The Forecast Factor site will provide weather-based consumer forecasts, proprietary insights and real-world best practices to help marketers implement and execute weather-centric media strategies to best promote their products and services. Forecasts and weather impact analysis will be provided by The Weather Channel’s on-air business and weather professional Paul Walsh, a leading expert on the effect of weather–and weather forecasting–on consumer behavior. Walsh, who considers himself an evangelist for the topic, got his start as a meteorologist in the US Air Force where his role was to provide weather-based intelligence support to war fighters and mission planners. While in the Air Force he developed a keen eye for the strategic value of weather information.
It’s big news how much the weather is changing. For marketers, Walsh says this increased weather volatility represents a risk, but it also represents an opportunity. For example, the Polar Vortex in late 2013 and early 2014 initially caused a 2% contraction in the US economy however, as soon as the weather improved, the economy rebounded. The opportunity, says Walsh, is to leverage technological advancements such as big data to understand the impact weather has on consumers.
Not only has the weather changed, but the way in which people consume weather information has also radically shifted. Gone are the days when people watched the evening news for an iffy forecast. Walsh notes that today weather predictions are overwhelmingly reliable but even more significantly, people are connected to the weather more than ever before. According to Walsh most of us check it multiple times a day on our mobile devices and use the information to plan not only whether or not to wear a jacket, but a wide range of decisions such as where to make lunch plans and what to eat, whether or not it is time to buy a new car and whether or not it should be an SUV or a convertible. The effect of weather on retail and spending is greater than people realize, says Walsh who points out that research shows that the impact of weather on the economy every year totals in the billions.

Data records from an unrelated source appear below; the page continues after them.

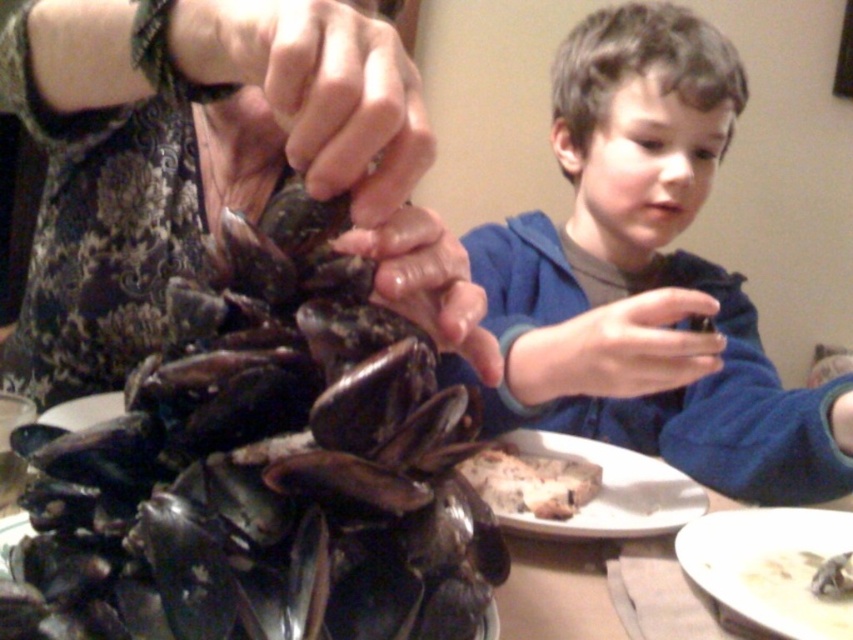 You are a guest at the table and want to reach for the white crumbly bread at center without disturbing the white matte bowl at lower right. Which object should you move first?

You should move the white crumbly bread at center first because the white matte bowl at lower right is closer to you and moving the bread would not require moving the bowl.

You are a chef preparing a meal and need to place the white matte bowl at lower right closer to the white crumbly bread at center. How much distance do you need to move the bowl to make them touch?

The distance between the white matte bowl at lower right and the white crumbly bread at center is 4.67 inches. To make them touch, you need to move the bowl by 4.67 inches towards the bread.

Based on the scene described, which object is positioned to the left when looking at the shiny dark shell at center and the white matte bowl at lower right?

The shiny dark shell at center is positioned to the left of the white matte bowl at lower right. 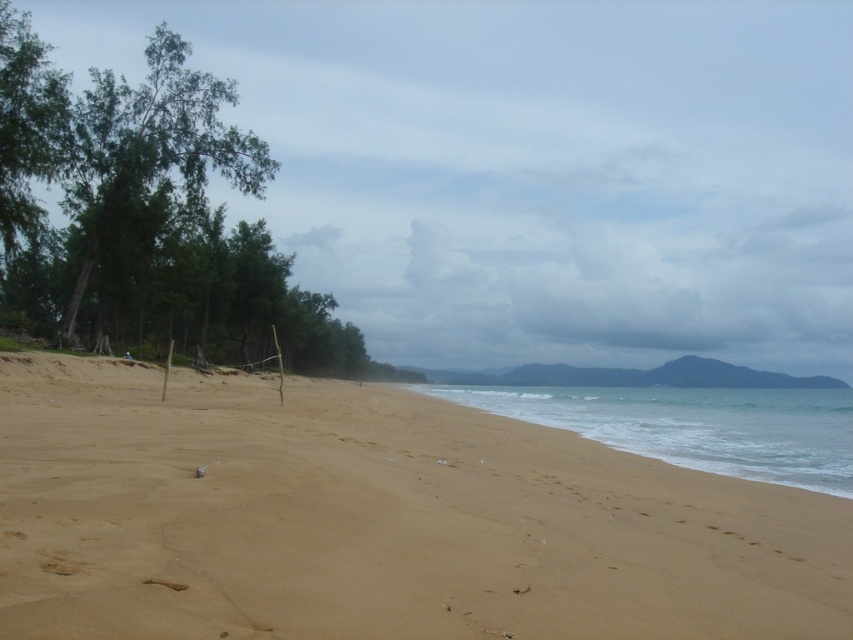 Question: Does sandy beach at lower left lie in front of brown sandy footprint at lower center?

Choices:
 (A) yes
 (B) no

Answer: (A)

Question: Is sandy beach at lower left to the right of green leafy tree at left from the viewer's perspective?

Choices:
 (A) yes
 (B) no

Answer: (A)

Question: Which point is farther from the camera taking this photo?

Choices:
 (A) (157, 579)
 (B) (201, 205)
 (C) (440, 509)

Answer: (B)

Question: Does sandy beach at lower left come in front of brown sandy footprint at lower center?

Choices:
 (A) no
 (B) yes

Answer: (B)

Question: Which of the following is the closest to the observer?

Choices:
 (A) brown sandy footprint at lower center
 (B) clear water at lower center

Answer: (A)

Question: Among these objects, which one is farthest from the camera?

Weather believes that by providing Forecast Factor content they can educate advertisers to proactively adjust their media plans to align with the expected impact of the weather and to execute strategies that are more relevant and effective. “The marketing community has looked at weather as a tactical tool,” says Walsh “We really look at it as a strategic tool and want to help them see it that way as well.” And, as a trusted provider of this useful information, Weather hopes that these same advertisers and marketers will turn to their WeatherFX team to produce campaigns that can leverage these insights with weather-triggered messages to consumers in real time across all screens.
“People consume weather information everyday but they don’t think about the weather the way we do, Walsh says. “We’re pretty confident that we’ve got the audience, reach and technology to do what we’re talking about. There’s lots of people out there that don’t have the same knowledge or understanding.”